### Given records
▽

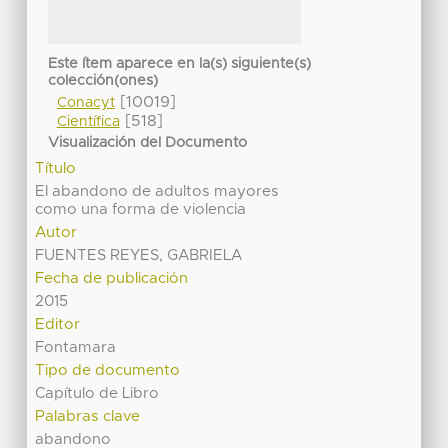
Este ítem aparece en la(s) siguiente(s)
colección(ones)
[10019]
Conacyt
[518]
Científica
Visualización del Documento
Título
El abandono de adultos mayores
como una forma de violencia
Autor
FUENTES REYES, GABRIELA
Fecha de publicación
2015
Editor
Fontamara
Tipo de documento
Capítulo de Libro
Palabras clave
abandono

△

### Task to carry out
When a line among the entries contains "abandono", pull that line out.

### Answer section
El abandono de adultos mayores
abandono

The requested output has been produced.